A few days ago I was chatting with a friend about a new company initiative she’s going to be working on. The new initiative is an important strategic maneuver for the company. If it is designed and implemented well, the company will be well-positioned to compete in the new market. However, if it isn’t designed or implemented well, it will significantly drain the company’s limited management and financial resources and likely weaken the company’s competitive edge.
As our conversation continued, one important problem with the new initiative became apparent. Based on available information, it appears the overall strategy and objectives for the new initiative aren’t well thought out. This is an important problem for several reasons – it makes it difficult for workers to know what tasks need to be done to advance the initiative, makes it difficult for managers to track and guide progress on all of the project’s phases, and impedes clear communication.
Having identified the problem with the current state of the initiative, namely, that management has not clearly defined what they want to achieve with the initiative, we began discussing potential solutions. The first thing we wanted to do was brainstorm the factors we thought were important to the company with respect to the initiative; however, it became clear right away that first we needed to define some terminology.
The problem was that we were using different words to describe the ideas we wanted to discuss. One minute we were talking about the company’s values, another minute we were talking about the company’s objectives, and the next minute we were talking about the company’s goals. We needed to agree on the definitions of the terms we were using. After spending some time discussing possible definitions, we agreed on the following definitions:
- Values are the areas of concern, considerations, or matters you think are significant enough to be taken into account when evaluating alternatives. For example, values for the company considering alternative ways of rolling out the initiative may be ease of implementation, company image, and profit.
- Objectives augment values by specifying the preferred direction of movement. Thus, the company considering alternative ways of rolling out the initiative would find an alternative that is easier to implement more desirable.
- Goals are thresholds of achievement with respect to values and objectives that are either achieved or not by an alternative that’s being evaluated. For example, the company might have a goal of implementing the initiative within eight weeks. For a given alternative, this goal may or may not be achievable.
- Finally, underlying each of these terms is the idea of a measure, a measuring scale for the degree of attainment of an objective. For example, the company may use “annual profit in dollars” as the measure for the objective of increasing profit.
By thinking carefully about these terms, and agreeing on their definitions, we developed a common vocabulary we could use to communicate clearly with one another. Having defined the terminology, we brainstormed the company’s values and objectives with respect to the initiative and even defined the measures we would use to gauge the degree of attainment of the objectives.

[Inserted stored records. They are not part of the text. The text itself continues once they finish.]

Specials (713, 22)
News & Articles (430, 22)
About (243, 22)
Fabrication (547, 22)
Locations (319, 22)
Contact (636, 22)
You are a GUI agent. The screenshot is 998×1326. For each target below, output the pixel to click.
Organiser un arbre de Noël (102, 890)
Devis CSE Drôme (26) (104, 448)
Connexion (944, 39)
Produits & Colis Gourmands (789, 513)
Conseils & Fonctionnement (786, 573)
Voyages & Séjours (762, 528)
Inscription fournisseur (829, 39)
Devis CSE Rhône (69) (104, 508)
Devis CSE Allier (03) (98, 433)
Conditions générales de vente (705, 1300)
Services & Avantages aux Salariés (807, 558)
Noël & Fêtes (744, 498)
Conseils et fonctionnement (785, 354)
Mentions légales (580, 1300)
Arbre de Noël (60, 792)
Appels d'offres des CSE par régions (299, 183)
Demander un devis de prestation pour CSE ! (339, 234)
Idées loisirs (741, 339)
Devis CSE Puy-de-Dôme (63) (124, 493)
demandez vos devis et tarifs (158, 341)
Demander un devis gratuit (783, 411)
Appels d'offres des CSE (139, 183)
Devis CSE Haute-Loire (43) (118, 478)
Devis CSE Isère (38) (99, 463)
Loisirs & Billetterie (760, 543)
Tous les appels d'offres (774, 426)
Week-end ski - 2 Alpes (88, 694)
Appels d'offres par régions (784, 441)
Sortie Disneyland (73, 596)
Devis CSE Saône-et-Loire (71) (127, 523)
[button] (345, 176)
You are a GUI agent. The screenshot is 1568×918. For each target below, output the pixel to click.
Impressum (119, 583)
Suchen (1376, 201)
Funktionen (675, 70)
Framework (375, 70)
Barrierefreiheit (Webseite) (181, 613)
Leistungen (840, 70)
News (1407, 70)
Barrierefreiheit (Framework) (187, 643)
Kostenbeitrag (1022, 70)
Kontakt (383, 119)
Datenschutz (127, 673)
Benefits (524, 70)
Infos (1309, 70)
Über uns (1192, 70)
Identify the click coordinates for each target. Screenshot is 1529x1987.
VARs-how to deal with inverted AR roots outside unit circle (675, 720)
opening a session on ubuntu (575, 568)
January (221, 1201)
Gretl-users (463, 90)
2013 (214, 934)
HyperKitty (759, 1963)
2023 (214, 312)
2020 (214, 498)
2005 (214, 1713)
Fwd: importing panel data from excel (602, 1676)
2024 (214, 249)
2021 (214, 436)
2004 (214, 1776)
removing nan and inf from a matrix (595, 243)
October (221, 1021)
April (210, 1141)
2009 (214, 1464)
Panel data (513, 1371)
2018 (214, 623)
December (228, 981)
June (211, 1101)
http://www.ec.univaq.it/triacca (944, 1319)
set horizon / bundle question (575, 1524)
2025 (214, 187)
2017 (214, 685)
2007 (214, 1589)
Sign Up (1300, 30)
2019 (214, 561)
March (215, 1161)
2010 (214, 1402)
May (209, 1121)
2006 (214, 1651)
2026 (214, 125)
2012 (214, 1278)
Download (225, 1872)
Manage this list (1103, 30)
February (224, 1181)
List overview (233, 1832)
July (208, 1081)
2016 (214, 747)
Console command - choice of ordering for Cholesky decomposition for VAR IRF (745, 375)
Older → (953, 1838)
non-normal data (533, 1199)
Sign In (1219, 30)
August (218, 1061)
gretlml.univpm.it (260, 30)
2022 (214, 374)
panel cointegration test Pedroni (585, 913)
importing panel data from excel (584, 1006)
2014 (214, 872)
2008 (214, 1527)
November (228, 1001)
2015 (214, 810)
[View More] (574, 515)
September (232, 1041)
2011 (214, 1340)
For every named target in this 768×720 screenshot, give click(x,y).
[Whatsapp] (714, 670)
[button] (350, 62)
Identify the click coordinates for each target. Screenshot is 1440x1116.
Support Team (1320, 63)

From start to finish, the whole conversation didn’t take more than an hour, but by the end we had a shared understanding of the values and objectives the company should try to achieve with the initiative, a shared understanding of how we would measure degrees of attainment of the objectives, and significant insight into how we would evaluate the alternative ways of rolling out the initiative. Not bad for an hour-long conversation.
This structuring process and terminology is applicable to any situation in which you want to evaluate alternatives based on multiple values and objectives. By specifying the values you want to use to evaluate your alternatives and defining the objectives and measures you’ll use to judge the degree of attainment of your objectives, you’ll reap the significant benefits of thoroughly understanding your decision situation, being able to articulate a clear rationale for your decision, and being able to identify the alternative that, according to your values and objectives, is the most valuable to you.